Finance Manager

Culinary Agents

Culinary Agents

Accounting & Finance

Chicago, IL, USA

Posted on May 24, 2026
Job Details
The Finance Manager oversees the profitability and financial health of the business. They are expected to handle critical hospitality-specific tasks like food and beverage cost controls, payroll reconciliation, and budget forecasting, while ensuring compliance with local tax and labor laws.
Key Responsibilities
  • Cost Control & Analysis: Monitor prime costs (Cost of Goods Sold (COGS) and labor) against revenue to ensure the restaurant maintains a healthy profit margin.
  • Payroll & Gratuities: Manage weekly payroll processing, tip pooling and distribution, and payroll tax filing.
  • Financial Reporting: Generate weekly, monthly, and yearly Profit & Loss (P&L) statements and cash flow forecasts.
  • Vendor & Inventory Management: Negotiate supplier contracts, analyze invoice accuracy, and reconcile inventory to avoid waste or over-ordering.
  • Pricing Strategy: Collaborate with the executive chef and general manager to optimize menu engineering and pricing.
  • Compliance: Ensure all local Chicago and Illinois tax codes, tip compliance, and health department regulations are strictly followed.
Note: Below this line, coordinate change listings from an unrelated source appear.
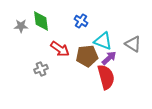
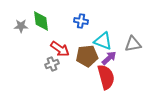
blue cross: rotated 24 degrees counterclockwise
gray triangle: rotated 42 degrees counterclockwise
gray cross: moved 11 px right, 5 px up
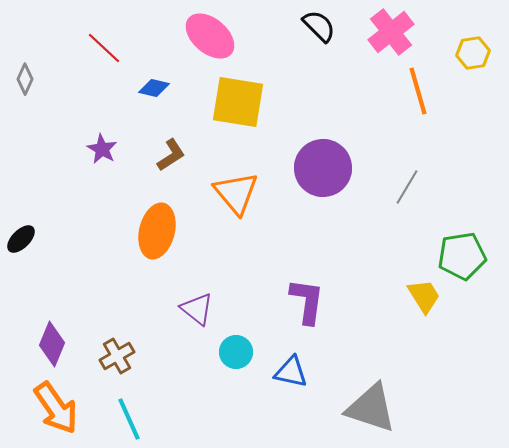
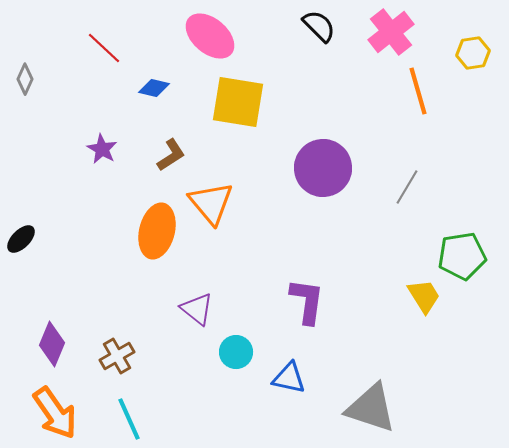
orange triangle: moved 25 px left, 10 px down
blue triangle: moved 2 px left, 6 px down
orange arrow: moved 1 px left, 5 px down
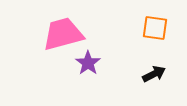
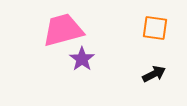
pink trapezoid: moved 4 px up
purple star: moved 6 px left, 4 px up
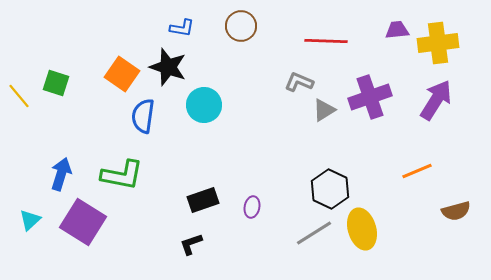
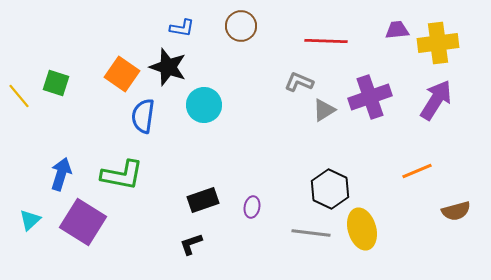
gray line: moved 3 px left; rotated 39 degrees clockwise
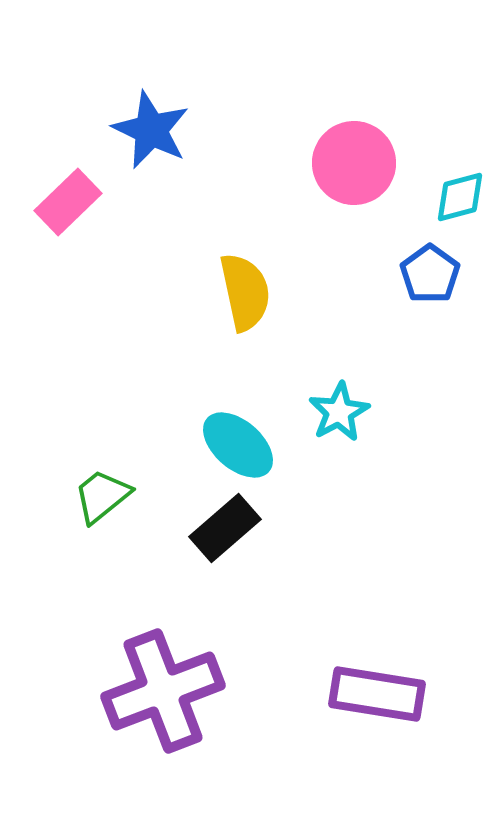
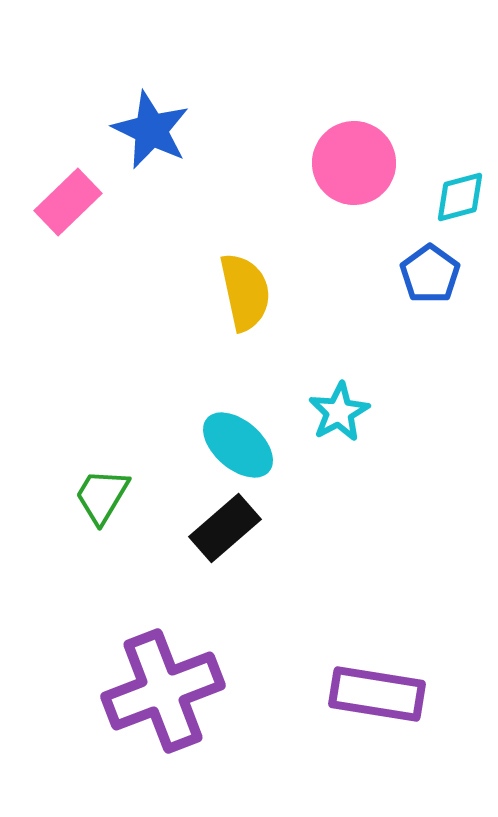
green trapezoid: rotated 20 degrees counterclockwise
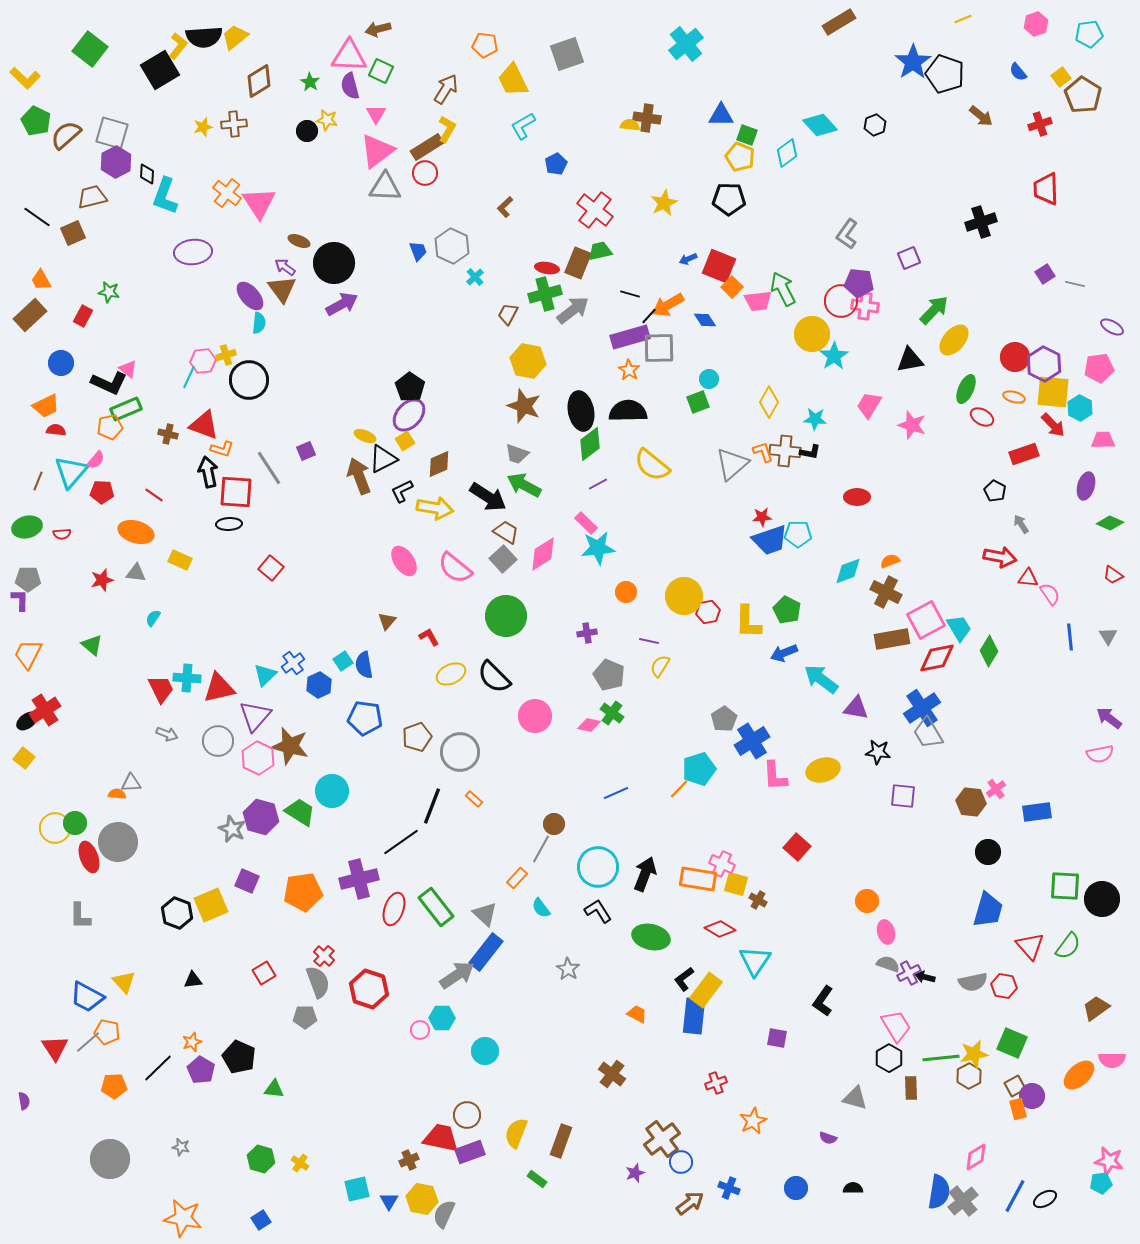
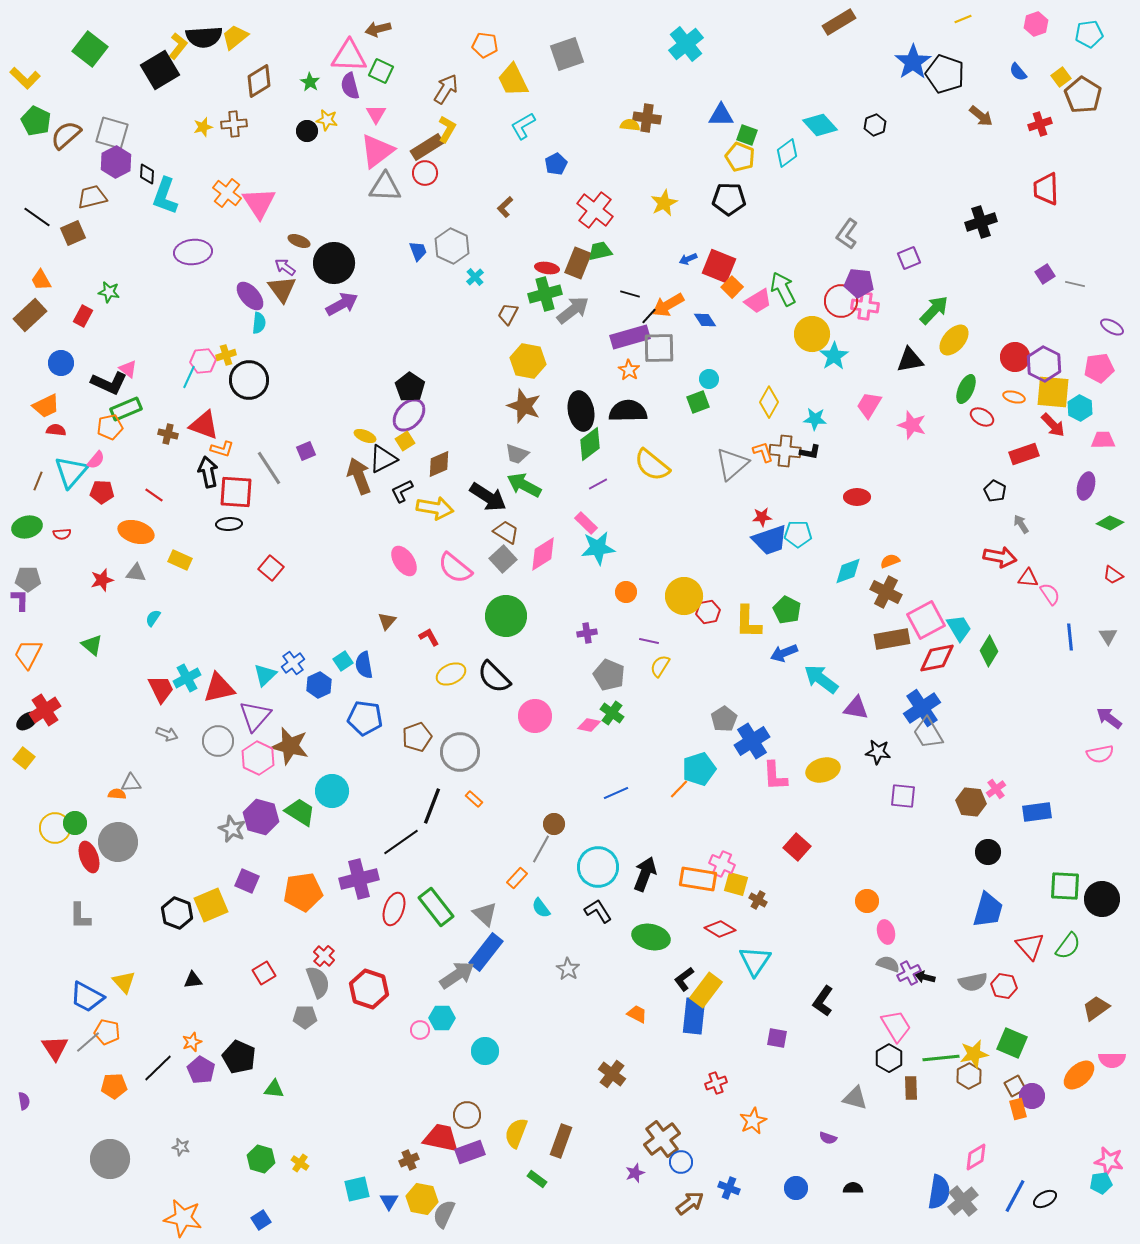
pink trapezoid at (758, 301): rotated 24 degrees counterclockwise
cyan cross at (187, 678): rotated 32 degrees counterclockwise
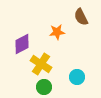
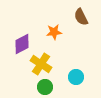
orange star: moved 3 px left
cyan circle: moved 1 px left
green circle: moved 1 px right
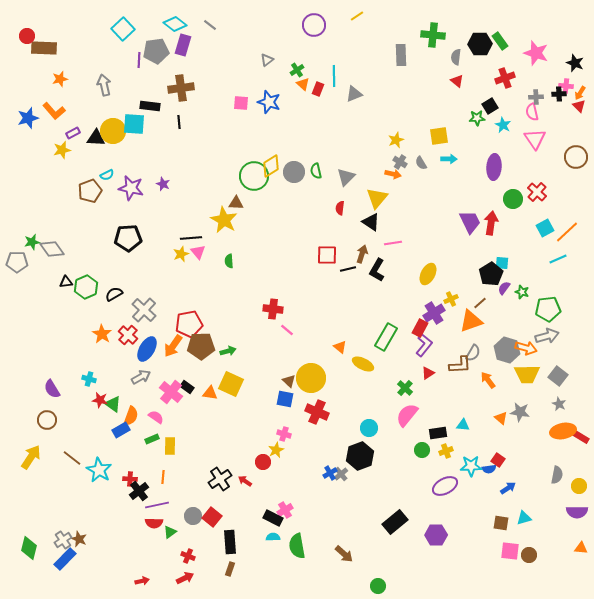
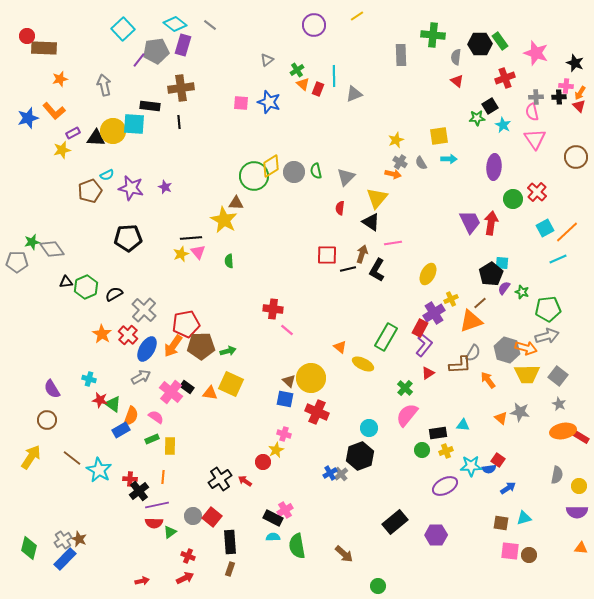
purple line at (139, 60): rotated 35 degrees clockwise
black cross at (559, 94): moved 3 px down
purple star at (163, 184): moved 2 px right, 3 px down
red pentagon at (189, 324): moved 3 px left
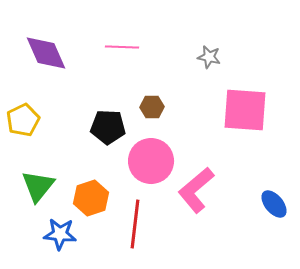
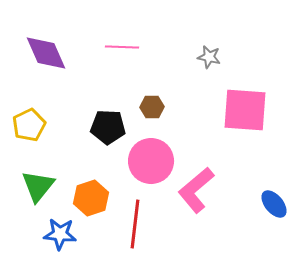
yellow pentagon: moved 6 px right, 5 px down
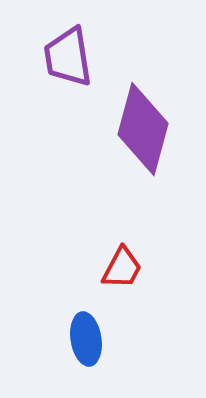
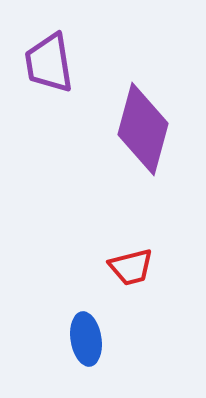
purple trapezoid: moved 19 px left, 6 px down
red trapezoid: moved 9 px right, 1 px up; rotated 48 degrees clockwise
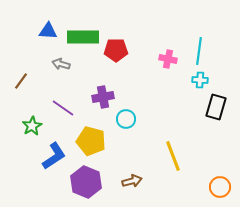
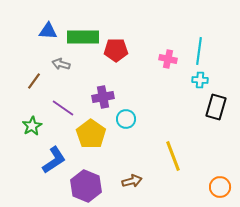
brown line: moved 13 px right
yellow pentagon: moved 7 px up; rotated 20 degrees clockwise
blue L-shape: moved 4 px down
purple hexagon: moved 4 px down
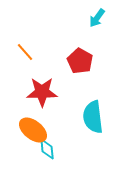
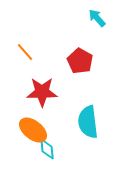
cyan arrow: rotated 102 degrees clockwise
cyan semicircle: moved 5 px left, 5 px down
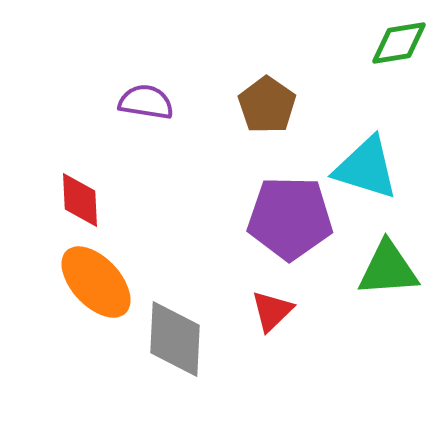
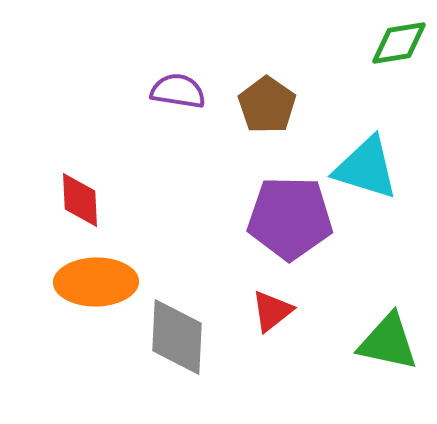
purple semicircle: moved 32 px right, 11 px up
green triangle: moved 73 px down; rotated 16 degrees clockwise
orange ellipse: rotated 48 degrees counterclockwise
red triangle: rotated 6 degrees clockwise
gray diamond: moved 2 px right, 2 px up
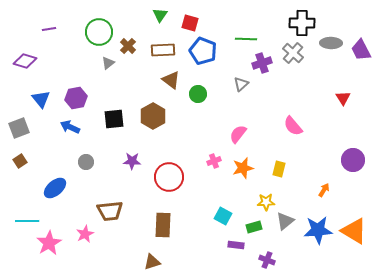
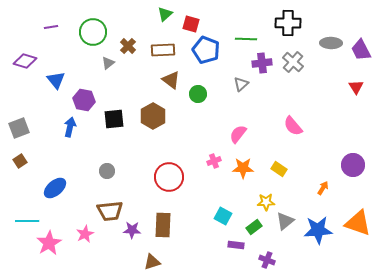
green triangle at (160, 15): moved 5 px right, 1 px up; rotated 14 degrees clockwise
red square at (190, 23): moved 1 px right, 1 px down
black cross at (302, 23): moved 14 px left
purple line at (49, 29): moved 2 px right, 2 px up
green circle at (99, 32): moved 6 px left
blue pentagon at (203, 51): moved 3 px right, 1 px up
gray cross at (293, 53): moved 9 px down
purple cross at (262, 63): rotated 12 degrees clockwise
purple hexagon at (76, 98): moved 8 px right, 2 px down; rotated 20 degrees clockwise
red triangle at (343, 98): moved 13 px right, 11 px up
blue triangle at (41, 99): moved 15 px right, 19 px up
blue arrow at (70, 127): rotated 78 degrees clockwise
purple circle at (353, 160): moved 5 px down
purple star at (132, 161): moved 69 px down
gray circle at (86, 162): moved 21 px right, 9 px down
orange star at (243, 168): rotated 15 degrees clockwise
yellow rectangle at (279, 169): rotated 70 degrees counterclockwise
orange arrow at (324, 190): moved 1 px left, 2 px up
green rectangle at (254, 227): rotated 21 degrees counterclockwise
orange triangle at (354, 231): moved 4 px right, 8 px up; rotated 12 degrees counterclockwise
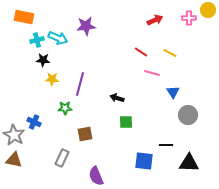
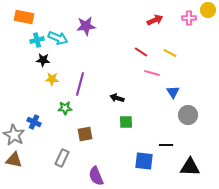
black triangle: moved 1 px right, 4 px down
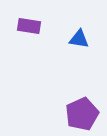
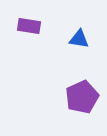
purple pentagon: moved 17 px up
    • Education: Bachelor's degree in Finance, Accounting, or Business Administration.
    • Experience: 3–5 years of financial management experience, ideally in the hospitality, food service, or multi-unit restaurant industry.
    • Technical Skills: Advanced proficiency in Microsoft Excel, point-of-sale (POS) data integration, and accounting software (e.g., QuickBooks).